DanielW_0-1747409745711.png

 

DanielW
New Contributor III

Actually, when you recheck the docs , there is the answer

parameters:
        - name: body
          in: body
          required: true
          schema:
            type: object
            properties:
              warehouse_id:
                type: string
                description: The ID of the shop to retrieve.
                default: <warehouse_id>
                x-ms-visibility: important
              statement:
                type: string
                description: SQL statement to execute.
                default: >
                  SELECT * FROM cycle_shops WHERE shop_id = :shop_id
                x-ms-visibility: important
              parameters:
                type: array
                description: List of SQL parameters.
                items:
                  type: object
                  properties:
                    name:
                      type: string
                      description: The name of the SQL parameter.
                      example: shop_id
                    value:
                      type: string
                      description: The value for the SQL parameter.
                      example: '10' 

DanielW
New Contributor III

Hi @lingareddy_Alva 

This might warrant another post to keep the conversation focussed, but I found a couple of things with the custom connector that make it a bit cumbersome to use.
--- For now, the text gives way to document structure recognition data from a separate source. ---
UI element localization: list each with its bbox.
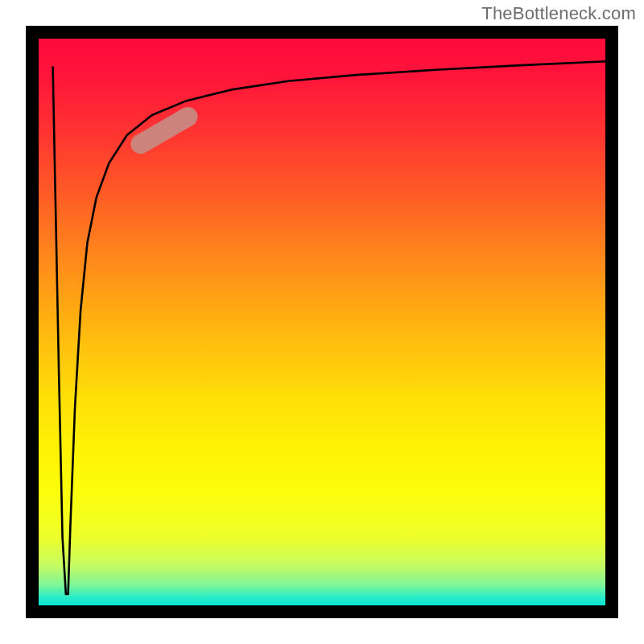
- chart-frame: TheBottleneck.com: [0, 0, 644, 644]
- curve-layer: [39, 39, 605, 605]
- watermark-text: TheBottleneck.com: [481, 3, 636, 24]
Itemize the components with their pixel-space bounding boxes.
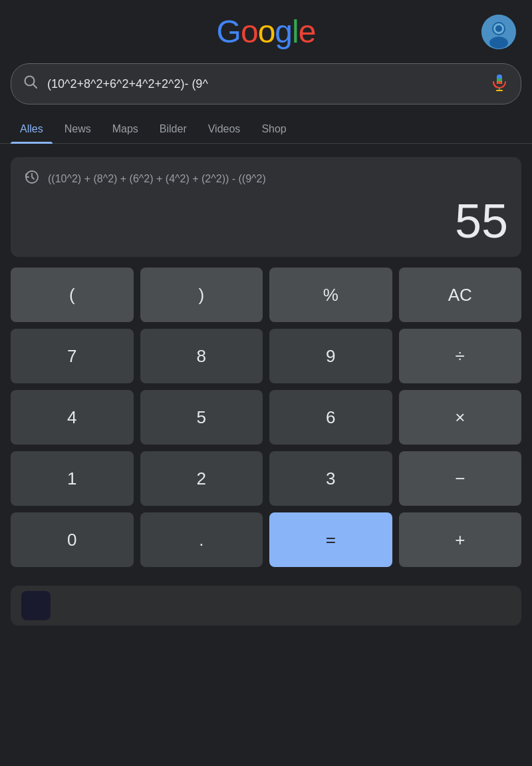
btn-add[interactable]: +	[399, 512, 522, 567]
mic-icon[interactable]	[490, 73, 509, 95]
btn-decimal[interactable]: .	[140, 512, 263, 567]
calculator: ((10^2) + (8^2) + (6^2) + (4^2) + (2^2))…	[0, 144, 532, 580]
btn-5[interactable]: 5	[140, 390, 263, 445]
bottom-icon	[21, 591, 51, 620]
btn-7[interactable]: 7	[11, 329, 134, 383]
history-icon	[24, 169, 40, 189]
svg-point-4	[489, 37, 508, 49]
search-icon	[23, 75, 38, 93]
google-logo: Google	[51, 13, 481, 50]
tab-maps[interactable]: Maps	[103, 115, 148, 143]
btn-8[interactable]: 8	[140, 329, 263, 383]
calc-display: ((10^2) + (8^2) + (6^2) + (4^2) + (2^2))…	[11, 157, 521, 257]
btn-4[interactable]: 4	[11, 390, 134, 445]
calc-expression: ((10^2) + (8^2) + (6^2) + (4^2) + (2^2))…	[24, 169, 508, 189]
svg-rect-12	[497, 81, 502, 84]
tab-bilder[interactable]: Bilder	[150, 115, 196, 143]
btn-divide[interactable]: ÷	[399, 329, 522, 383]
tab-videos[interactable]: Videos	[199, 115, 250, 143]
header: Google	[0, 0, 532, 58]
btn-2[interactable]: 2	[140, 451, 263, 506]
btn-3[interactable]: 3	[269, 451, 392, 506]
btn-9[interactable]: 9	[269, 329, 392, 383]
bottom-bar	[11, 586, 521, 626]
svg-line-6	[33, 85, 37, 88]
btn-ac[interactable]: AC	[399, 268, 522, 322]
btn-multiply[interactable]: ×	[399, 390, 522, 445]
avatar[interactable]	[481, 15, 516, 49]
nav-tabs: Alles News Maps Bilder Videos Shop	[0, 115, 532, 144]
tab-shop[interactable]: Shop	[252, 115, 295, 143]
search-bar-container: (10^2+8^2+6^2+4^2+2^2)- (9^	[0, 58, 532, 115]
search-bar[interactable]: (10^2+8^2+6^2+4^2+2^2)- (9^	[11, 63, 521, 104]
search-query: (10^2+8^2+6^2+4^2+2^2)- (9^	[47, 77, 481, 91]
calc-buttons: ( ) % AC 7 8 9 ÷ 4 5 6 × 1 2 3 − 0 . = +	[11, 268, 521, 567]
svg-point-3	[495, 25, 502, 32]
btn-open-paren[interactable]: (	[11, 268, 134, 322]
expression-text: ((10^2) + (8^2) + (6^2) + (4^2) + (2^2))…	[48, 172, 266, 186]
btn-subtract[interactable]: −	[399, 451, 522, 506]
btn-1[interactable]: 1	[11, 451, 134, 506]
btn-close-paren[interactable]: )	[140, 268, 263, 322]
btn-6[interactable]: 6	[269, 390, 392, 445]
btn-equals[interactable]: =	[269, 512, 392, 567]
calc-result: 55	[24, 197, 508, 245]
btn-percent[interactable]: %	[269, 268, 392, 322]
tab-news[interactable]: News	[55, 115, 100, 143]
tab-alles[interactable]: Alles	[11, 115, 53, 143]
btn-0[interactable]: 0	[11, 512, 134, 567]
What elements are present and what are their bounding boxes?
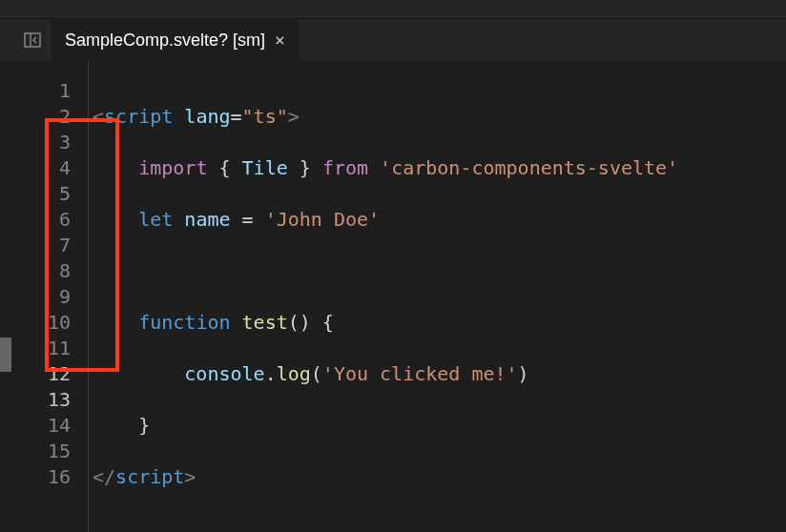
line-number[interactable]: 15 [21,439,88,464]
tab-label: SampleComp.svelte? [sm] [65,31,265,51]
overview-marker [0,338,11,372]
tab-bar: SampleComp.svelte? [sm] × [0,19,786,61]
line-number[interactable]: 6 [21,207,88,233]
code-content[interactable]: <script lang="ts"> import { Tile } from … [88,61,786,532]
line-number[interactable]: 10 [21,310,88,336]
line-number[interactable]: 7 [21,233,88,258]
line-number[interactable]: 2 [21,104,88,130]
glyph-margin [0,61,21,532]
line-number[interactable]: 11 [21,336,88,361]
line-number[interactable]: 12 [21,361,88,387]
tab-actions [21,19,52,61]
toggle-panel-icon[interactable] [21,29,44,51]
line-number-gutter: 1 2 3 4 5 6 7 8 9 10 11 12 13 14 15 16 [21,61,88,532]
line-number[interactable]: 1 [21,78,88,104]
editor: 1 2 3 4 5 6 7 8 9 10 11 12 13 14 15 16 <… [0,61,786,532]
line-number[interactable]: 4 [21,155,88,181]
line-number[interactable]: 9 [21,284,88,310]
line-number[interactable]: 13 [21,387,88,413]
line-number[interactable]: 14 [21,413,88,439]
close-icon[interactable]: × [275,31,285,49]
line-number[interactable]: 16 [21,464,88,490]
editor-tab[interactable]: SampleComp.svelte? [sm] × [52,19,300,61]
line-number[interactable]: 5 [21,181,88,207]
line-number[interactable]: 8 [21,258,88,284]
line-number[interactable]: 3 [21,130,88,155]
top-spacer [0,0,786,19]
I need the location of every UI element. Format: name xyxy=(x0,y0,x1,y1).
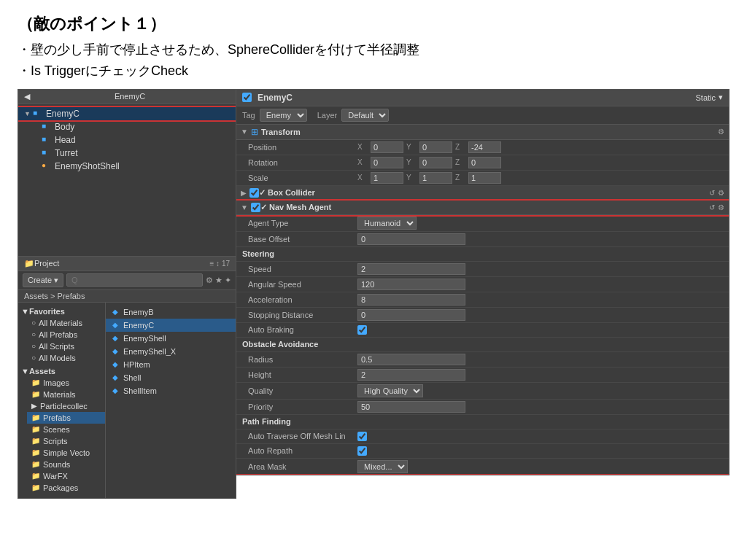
cube-icon: ■ xyxy=(33,109,43,119)
tag-select[interactable]: Enemy xyxy=(260,109,307,122)
position-x[interactable] xyxy=(371,141,403,153)
sidebar-particlecollec[interactable]: ▶Particlecollec xyxy=(27,400,105,412)
obstacle-label: Obstacle Avoidance xyxy=(242,340,352,349)
hierarchy-item-enemyc[interactable]: ▼ ■ EnemyC xyxy=(18,107,236,120)
sidebar-scenes[interactable]: 📁Scenes xyxy=(27,424,105,435)
sidebar-all-materials[interactable]: ○All Materials xyxy=(27,317,105,329)
asset-enemyshell-x[interactable]: ◆EnemyShell_X xyxy=(106,345,236,358)
circle-icon: ○ xyxy=(31,342,36,350)
asset-enemyshell[interactable]: ◆EnemyShell xyxy=(106,332,236,345)
prefab-icon: ◆ xyxy=(110,373,120,383)
reset-icon[interactable]: ↺ xyxy=(709,189,715,197)
agent-type-label: Agent Type xyxy=(248,219,357,228)
nav-mesh-header[interactable]: ▼ ✓ Nav Mesh Agent ↺ ⚙ xyxy=(236,201,729,215)
sidebar-all-prefabs[interactable]: ○All Prefabs xyxy=(27,329,105,341)
position-z[interactable] xyxy=(468,141,501,153)
auto-repath-checkbox[interactable] xyxy=(357,446,367,456)
folder-icon: 📁 xyxy=(31,425,40,433)
project-header: 📁 Project ≡ ↕ 17 xyxy=(18,257,236,271)
reset-icon[interactable]: ↺ xyxy=(709,203,715,211)
stopping-distance-input[interactable] xyxy=(357,309,465,321)
auto-traverse-checkbox[interactable] xyxy=(357,432,367,441)
height-input[interactable] xyxy=(357,369,465,381)
layer-select[interactable]: Default xyxy=(341,109,389,122)
box-collider-header[interactable]: ▶ ✓ Box Collider ↺ ⚙ xyxy=(236,186,729,201)
assets-items: 📁Images 📁Materials ▶Particlecollec 📁Pref… xyxy=(18,377,105,494)
item-label: Body xyxy=(55,122,74,132)
asset-shellitem[interactable]: ◆ShellItem xyxy=(106,384,236,397)
scale-x[interactable] xyxy=(371,172,403,184)
scale-y[interactable] xyxy=(419,172,452,184)
asset-enemyb[interactable]: ◆EnemyB xyxy=(106,306,236,319)
static-label: Static xyxy=(695,93,716,102)
x-label: X xyxy=(357,143,368,151)
bullet1: ・壁の少し手前で停止させるため、SphereColliderを付けて半径調整 xyxy=(18,39,729,61)
position-label: Position xyxy=(248,143,357,152)
sidebar-sounds[interactable]: 📁Sounds xyxy=(27,459,105,470)
tag-label: Tag xyxy=(242,111,255,120)
cube-icon: ■ xyxy=(42,135,52,145)
static-badge: Static ▾ xyxy=(695,93,723,102)
triangle-icon: ▼ xyxy=(21,307,29,316)
gear-icon[interactable]: ⚙ xyxy=(718,189,724,197)
sidebar-prefabs[interactable]: 📁Prefabs xyxy=(27,412,105,424)
rotation-y[interactable] xyxy=(419,157,452,168)
hierarchy-name: EnemyC xyxy=(115,92,145,101)
box-collider-checkbox[interactable] xyxy=(249,188,259,198)
item-label: EnemyC xyxy=(46,109,80,119)
speed-input[interactable] xyxy=(357,263,465,275)
nav-mesh-checkbox[interactable] xyxy=(251,203,260,212)
create-button[interactable]: Create ▾ xyxy=(23,273,63,287)
quality-select[interactable]: High Quality xyxy=(357,384,423,397)
sidebar-all-models[interactable]: ○All Models xyxy=(27,352,105,364)
sidebar-packages[interactable]: 📁Packages xyxy=(27,482,105,494)
gear-icon[interactable]: ⚙ xyxy=(718,203,724,211)
gear-icon[interactable]: ⚙ xyxy=(718,128,724,136)
prefab-icon: ◆ xyxy=(110,346,120,357)
hierarchy-item-head[interactable]: ■ Head xyxy=(18,133,236,147)
active-checkbox[interactable] xyxy=(242,93,252,102)
tag-row: Tag Enemy Layer Default xyxy=(236,106,729,125)
hierarchy-item-enemyshotshell[interactable]: ● EnemyShotShell xyxy=(18,160,236,173)
scale-row: Scale X Y Z xyxy=(236,171,729,186)
x-label: X xyxy=(357,158,368,166)
auto-braking-checkbox[interactable] xyxy=(357,325,367,335)
sidebar-scripts[interactable]: 📁Scripts xyxy=(27,435,105,447)
hierarchy-item-body[interactable]: ■ Body xyxy=(18,120,236,133)
sidebar-images[interactable]: 📁Images xyxy=(27,377,105,389)
search-input[interactable] xyxy=(66,273,203,287)
hierarchy-item-turret[interactable]: ■ Turret xyxy=(18,147,236,160)
scale-z[interactable] xyxy=(468,172,501,184)
angular-speed-label: Angular Speed xyxy=(248,280,357,289)
layer-label: Layer xyxy=(317,111,338,120)
asset-enemyc[interactable]: ◆EnemyC xyxy=(106,319,236,332)
transform-icon: ⊞ xyxy=(251,127,258,137)
rotation-x[interactable] xyxy=(371,157,403,168)
static-dropdown[interactable]: ▾ xyxy=(719,93,723,102)
angular-speed-input[interactable] xyxy=(357,279,465,290)
acceleration-label: Acceleration xyxy=(248,295,357,304)
assets-header[interactable]: ▼ Assets xyxy=(18,365,105,377)
base-offset-input[interactable] xyxy=(357,233,465,245)
transform-arrow: ▼ xyxy=(241,128,248,136)
priority-input[interactable] xyxy=(357,401,465,413)
agent-type-select[interactable]: Humanoid xyxy=(357,217,417,230)
item-label: Head xyxy=(55,135,76,145)
rotation-z[interactable] xyxy=(468,157,501,168)
folder-icon: 📁 xyxy=(31,460,40,468)
favorites-header[interactable]: ▼ Favorites xyxy=(18,306,105,317)
asset-hpitem[interactable]: ◆HPItem xyxy=(106,358,236,371)
radius-input[interactable] xyxy=(357,354,465,365)
sidebar-all-scripts[interactable]: ○All Scripts xyxy=(27,341,105,352)
assets-label: Assets xyxy=(29,367,55,376)
position-y[interactable] xyxy=(419,141,452,153)
transform-header[interactable]: ▼ ⊞ Transform ⚙ xyxy=(236,125,729,140)
cube-icon: ■ xyxy=(42,148,52,158)
sidebar-simple-vecto[interactable]: 📁Simple Vecto xyxy=(27,447,105,459)
area-mask-select[interactable]: Mixed... xyxy=(357,460,408,473)
acceleration-input[interactable] xyxy=(357,294,465,306)
sidebar-materials[interactable]: 📁Materials xyxy=(27,389,105,400)
asset-shell[interactable]: ◆Shell xyxy=(106,371,236,384)
sidebar-warfx[interactable]: 📁WarFX xyxy=(27,470,105,482)
base-offset-label: Base Offset xyxy=(248,235,357,244)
1) I don't seem to be able to have two post operations under /statments so I can't have SetShopDetails . I am looking at use a HTTP PUT but did see some errors when I tired this week

paths:
  /statements:
    post:
      summary: GetShopDetails
      operationId: GetShopDetails

 

2)  You can't see define a generic response in the YAML so keet the custom connector very flexible.  The idea would be the Power App would have figure out how to handle the response.

responses:
        '200':
          description: Successfully retrieved shop details.
          schema:
            type: object
            properties:
              results:
                type: array
                items:
                  type: object

SO you have define the reponse array for each SELECT request. Indeed with 1) we are looking at having to create a connector per call to a table. Not a great dev experience.